良玉露出赞许来:“姑娘不愧是侯爷的嫡女,果真是聪慧。”
“良玉,我需得提醒你一句。”宋以歌道,“如今我淮阳候府的侯爷是我兄长宋以墨,明白吗?”
良玉愧疚的跪下去:“是奴婢糊涂了。”
“罢了,也不是什么大事,起来吧。”宋以歌说着,扭头望向了院中。
临安的天色正好。
日光零零落落的洒在青石砖上,带着些许斑驳陆离。
良玉捧上的热茶已经快要凉却,那人却还不曾回来。
宋以歌的耐性说不上多好,她侧目看向垂首乖巧立在她身边的人儿,轻声道:“你去外面寻寻萧长烟的踪迹。”
听见她闻,良玉不敢隐瞒,便道:“奴婢隐约听见了前院有打斗的声音。”
“打斗?青天白日的,竟也有这般猖獗之人?”宋以歌神色一冷,当即便起身走了出去。良玉本想劝住,但左右一思索,便将这个想法给放弃了。
她家姑娘又不是什么好糊弄之人,自个有主见得很,她一个丫鬟,能劝着什么。反正总归他们这般多的人,岂会让姑娘被一些阿猫阿狗欺负了去。
宋以歌到前院的时候,才发现这里的打斗分外激烈。
桌椅早就在萧长烟和一男子的缠斗中,如数被剑气劈裂,两人如今依旧还在交手,只是默契的将剑都扔到了一旁去。
就在她正要出言让夜一将他们分开的时候,客栈之外不知何时又闯进来一群人,为首的是一个锦衣玉袍的公子哥,而在他的身后站在一堆护卫,虽不说各个都是凶神恶煞之辈,但也绝不好惹。
等着那人一出现,萧长烟便立马同那交手的男子停了,一双含情的凤眼,顿然就带上了几分不耐烦:“你又来作何?”
那油头粉面的公子,上前一步,手中的折扇合拢,拱手道:“在下仰慕萧姑娘颜色已久,自然是来请萧姑娘,同在下前去踏青的。”

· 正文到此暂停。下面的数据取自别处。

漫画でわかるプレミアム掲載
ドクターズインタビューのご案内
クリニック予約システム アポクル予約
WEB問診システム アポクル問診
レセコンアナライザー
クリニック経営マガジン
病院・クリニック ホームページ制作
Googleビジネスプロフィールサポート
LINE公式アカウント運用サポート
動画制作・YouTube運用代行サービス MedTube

“如今都是十月间,何处有青可踏?”萧长烟冷笑着质问。
“自然是在在下心中。”那公子显得温和有礼,衬得萧长烟倒是多了几分骄纵肆意。
宋以歌没打算插手,她将身子往后一靠,便懒洋洋的倚在门框上。
就在她进来的瞬间,同萧长烟交手的那个玄衣男子便立马将目光转到了宋以歌的身上,冷沉的眉眼一皱。
宋以歌好脾性的歪头对着那人一笑。
那人抿了抿唇,有些僵硬的便将头给转了回去。
随后,宋以歌就听见那位锦衣玉袍的公子,像只炸毛的猫儿似的,用手指着那玄衣男子,尖声一叫:“慕容,你为何会在此?”
“难不成此处是傅公子开的不成?既然不是,慕某为何不能来?”
傅公子?宋以歌低声道:“临安傅家?”
“是。”旁人不识得他,可良玉却是认识的,“这位是傅家长房的嫡次子,傅五,傅云玄。”

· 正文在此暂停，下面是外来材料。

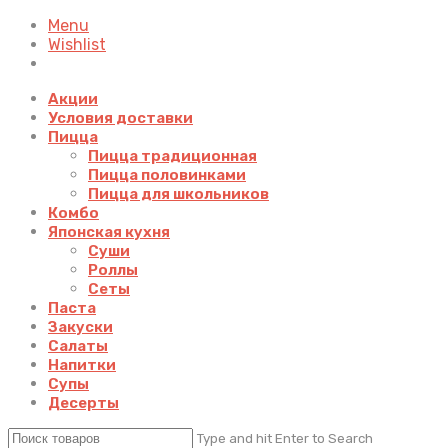
Menu
Wishlist
Акции
Условия доставки
Пицца
Пицца традиционная
Пицца половинками
Пицца для школьников
Комбо
Японская кухня
Суши
Роллы
Сеты
Паста
Закуски
Салаты
Напитки
Супы
Десерты
Type and hit Enter to Search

宋以歌将他从头到尾瞧了遍:“都是傅家子孙,怎么傅三就比眼前这位要强上许多,若傅家嫡脉竟都是这般货色,那傅家的荣光,便该结束了吧。”
“姑娘,傅家的几位嫡公子,也并非全是这般,虽说傅云玄不怎么样,可傅家大公子傅云墨却还是能担待重任,光宗耀祖的。”良玉道,“听说这次秋闱,那位傅云墨得了临安城的解元。”
宋以歌不冷不热的应了句:“那还真是了不得。”
良玉似乎察觉到自家姑娘对傅家并非这般友善后,便识趣的闭了嘴,未在夸赞傅家半句。
面前的闹剧还在上演。
傅云玄厚着脸皮,不知道拿出从哪采的一把野花,捧到了萧长烟的面前:“小姑娘,自古便有云,窈窕淑女,君子好逑。”

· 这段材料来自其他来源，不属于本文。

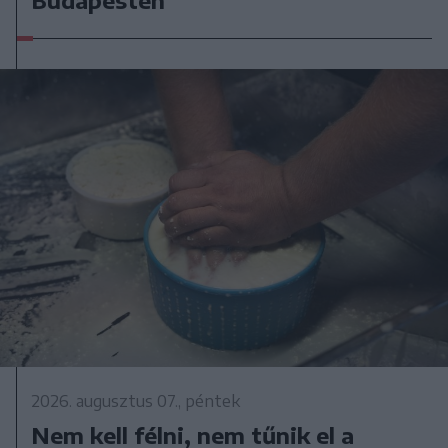
2026. augusztus 07., péntek
Nem kell félni, nem tűnik el a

慕容瞧着,倏然出剑,直接将傅云玄面前的野花给挑了一个干净。
宋以歌没忍住,噗的便轻笑出声,顿时引得众人的目光频频落在她的身上。
萧长烟眸光一闪,连忙上前问道:“可是长烟惊扰了姑娘休息?”
说着,她手中使着力道,想要将宋以歌给推回内院中的时候,那傅云玄却俯身从地面上捡起了一朵迎风微颤的花,几下奔至宋以歌面前:“在下傅云玄,不知可有幸,能邀美人同游西子湖畔。”